Bu ülke siyasi kutuplaştırmalar yüzünden enerjisini, zamanını, emeğini boşa kaybetti. Bu çatışmalara binlerce gencini, geleceğini feda etti. Birilerinin siyasi ikbali uğruna kardeş kardeşe düşürüldü. Bazen dış güçlerin etkisiyle oldu bu olaylar ama uygulayıcıları bu ülkenin siyasileri oldu. Yıllarca ülkenin enerjisi sağ-sol denilerek, laik-şeriatçı denilerek, Kürt-Türk denilerek her dönem kendi rengine ve hedefine göre kavgalar alevlendirildi. Şimdilerde de yine bir kargaşa ortamına insalarımız çekilmek isteniyor. Siyasi liderlerin kullandıkları dil, birilerinin muhalif siyasetçilere saldırmasına kaynak oluyor. İnsanların evlerinin önünde dövülmelerine sebep oluyor. Sokak ortasında gazetecilerin saldırıya uğramasına, sosyal medyada insanların linç edilmesine yol açıyor. Ve bu maalesef bilinerek yapıldığı hissi uyandırıyor. Erbakan Hocam’ın dediği gibi milletimiz sürekli bir “horoz dövüşü”nün içine çekilmeye çalışılmakta. Güne uyandığımız her sabah ülkede yaşadığımız gerçekliği anlamadan uzaklaştıran bir sunni kavganın içinde buluyoruz kendimizi. Bin yıldır bu topraklarda adaletin temsilciliğini yapmış bir milletin evladı olarak diş kavuğunu doldurmayacak meselelerde birbirimizi yerken buluyoruz. Siyasette kullanılan dil her gün daha fazla insanımızın gönlünde yara açıyor.
Siyasiler bir dönem daha iktidarda kalmak için bin yıldır kardeş olan bu toplumu birbirine düşürmeyecek, herkesi ve her görüşü kucaklayacak bir dil kullanmalıdır. Toplumu kötülüklere, kargaşaya sürüklemek yerine yeni kardeşlik örneklerinin görüleceği bir hayatı sağlayabilir siyasiler. Sadece halkın önünde olumlu, iyiliğe yöneltecek, güzel olan, adil olan, toplumun faydasına bir dil kullanarak, yani en basit bir işi yaparak. Ki Peygamber Efendimiz’i (sav) kendine örnek alan bir insan -siyasi olmasına gerek- “Ya hayır söyle. Ya sus!” hadisini her daim aklında tutmalıdır. Hele de toplum önünde milyonların ağzından çıktığı her söze baktığı kişiler bu hadisi her baktığında görebileceği noktaya asmalıdır. İnsanlar arasına ayrılık tohumları ekecek söylemlerden uzak durmalıdır. Bu dünyada milleti birbirine düşürerek elde ettiğiniz iktidar ve ulaştığınız menfaat ahirette hesabını veremeyeceğiniz ameliniz olur.
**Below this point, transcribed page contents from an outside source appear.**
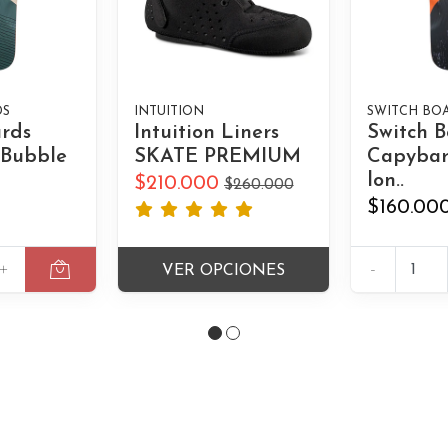
DS
INTUITION
SWITCH BO
ards
Intuition Liners
Switch B
 Bubble
SKATE PREMIUM
Capybar
lon..
$210.000
$260.000
$160.00
+
-
VER OPCIONES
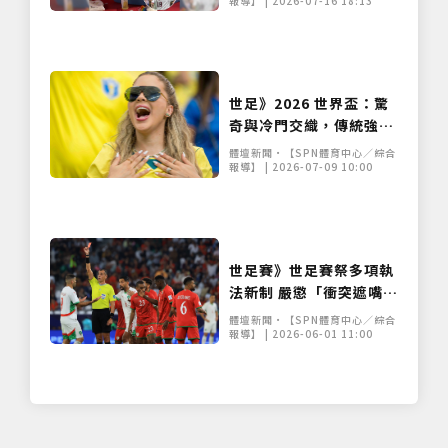
與亞馬爾上演對決
報導】 | 2026-07-16 18:13
僅必需的
Cookies
同意
世足》2026 世界盃：驚
奇與冷門交織，傳統強權
巴西止步十六強
體壇新聞•【SPN體育中心／綜合
報導】 | 2026-07-09 10:00
世足賽》世足賽祭多項執
法新制 嚴懲「衝突遮嘴」
與延誤戰術
體壇新聞•【SPN體育中心／綜合
報導】 | 2026-06-01 11:00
Milli Görüş Saadet Partisi’nin üç hedeften biri olan “Yeniden Büyük Türkiye” kurulurken biz Milli Görüşçüler bu ülkenin tek ferdini feda etmeden birlik ve beraberlik içinde çalışmaya inanan insanlarız. Gündelik siyasi kavgalarla kardeşliği ihlal edecek meselelere yol açmamak insani ve İslami bir zorunluluktur. Bu topraklarda bizden sonraki nesile bir miras bırakacaksak bu “kardeşlik” mirası olacaktır. Siyasiler toplumda bir değişim yapacaklarsa kardeşlik üzerinden yapmalıdırlar. Siyasete hakim olacak kardeşlik ve bütünleştirici dil ülkeye en hızlı etki edecek mesele olacaktır. Zira artık biz millet olarak bıktık horoz dövüşlerinden!